Op, I was in your situation years ago.

I was young when I had my son. My DP always drank a lot, as did I if I'm honest, but the birth of our son changed that for me.

My partner however, carried on. He'd always minimise his drinking, saying he wasn't an alcoholic as he worked and he didn't drink until the evening.

He did work sporadically, but would often lose his job due to his drinking. He would drink every night until he passed out and would wet himself.

If he was working, every Friday evening I'd wait for him to come home; knowing that if he didn't arrive by 6pm, then he'd be on another of his benders.

He would often disappear the whole weekend and I'd have no idea where he was.

He stole from me to buy drink. He stole from our son to buy drink.

I'd find empty bottles under my sons cot, down the side of the sofa, hidden down the back of the oven, in the attic, in the garden.

I spent my time walking on eggshells. Afraid of upsetting him when drunk for fear he'd punch walls, slam doors and shout and scream. My son witnessed this and was afraid.

He blamed his drinking on me- saying I nagged too much or that I made him unhappy.

I finally made him leave one day, when I'd woken him up as his work was ringing him asking where he was. He was so drunk, he was still incoherent at 11.30am.

He eventually got up and started punching walls and screaming abuse at me. I had my son in my arms who was screaming in terror. He was 2 years old.

I attempted to ring the police and he ripped the phone from the wall. Luckily the call must have gone through and the police arrived at my door and took him away.

He didn't bother seeing my son, instead, he chose to drink himself to oblivion and ended up in a homeless hostel where they attempted to support him to stop drinking. It didn't work.

When my son was 9 years old, I was told his father was dying. He was only 30 years old.

I got in contact with him again and he was trying not to drink. I agreed to let him see my son for weekly supervised visits on the provision that if he turned up drunk, I'd send him away.

He managed about 8 of these visits and then passed away aged 30.

My son doesn't remember any of the violence or abuse and doesn't remember his Dad as a drunk. He does know however that his Dad chose to drink rather than have a relationship with him.

You can't change an alcoholic. You can, however, improve your son's life by getting away from this man.

You are bringing your son up in an abusive environment. Get out now before too much damage is done.

My son is now 15 and is a happy, successful teen. Things would have been very different if I'd stayed with his Dad.

Sorry the post is so long. I just wanted to share my experience, in the hope it will help.

NotQuiteJustYet · 01/05/2016 11:33

Phequers is bang on the money here. Your family will hold you accountable to your word, but right now that it what you need. You NEED people there to be able to hold you up when you're not able to do it for yourself.
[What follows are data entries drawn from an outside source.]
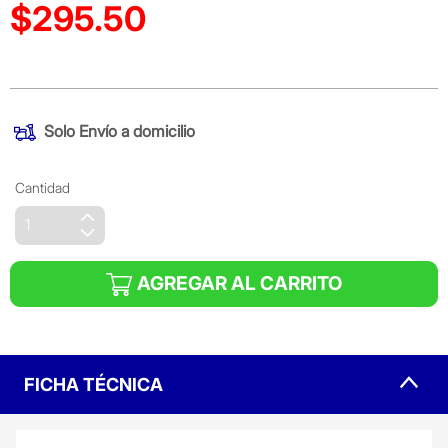
$295.50
Precio reducido de
(Oferta)
Solo
Envío a domicilio
Cantidad
AGREGAR AL CARRITO
FICHA TÉCNICA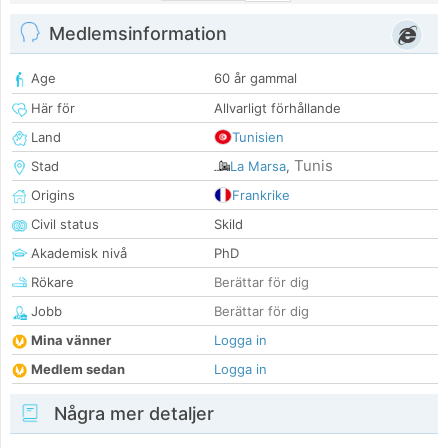
Medlemsinformation
Age
60 år gammal
Här för
Allvarligt förhållande
Land
Tunisien
Tunis
Stad
La Marsa
,
Origins
Frankrike
Civil status
Skild
Akademisk nivå
PhD
Rökare
Berättar för dig
Jobb
Berättar för dig
Mina vänner
Logga in
Medlem sedan
Logga in
Några mer detaljer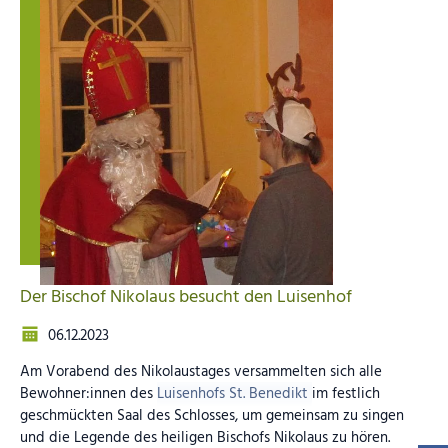
Der Bischof Nikolaus besucht den Luisenhof
06.12.2023
Am Vorabend des Nikolaustages versammelten sich alle
Bewohner:innen des
Luisenhofs St. Benedikt
im festlich
geschmückten Saal des Schlosses, um gemeinsam zu singen
und die Legende des heiligen Bischofs Nikolaus zu hören.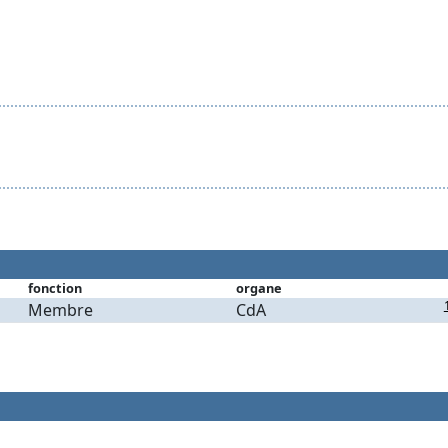
fonction
organe
Membre
CdA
Quitting partners who have a hold over you is like quitting a drug for yourself, it's fucking horrible, but you're making good steps. As everyone knows though, there's always relapses and this is one situation where you absolutely cannot afford to have that happen so putting some tough preventative measures in place is sensible - even if it feels like you're having to admit to a lot you don't want to.

Get your family round, you need them as much as they need to know you and DS are alright.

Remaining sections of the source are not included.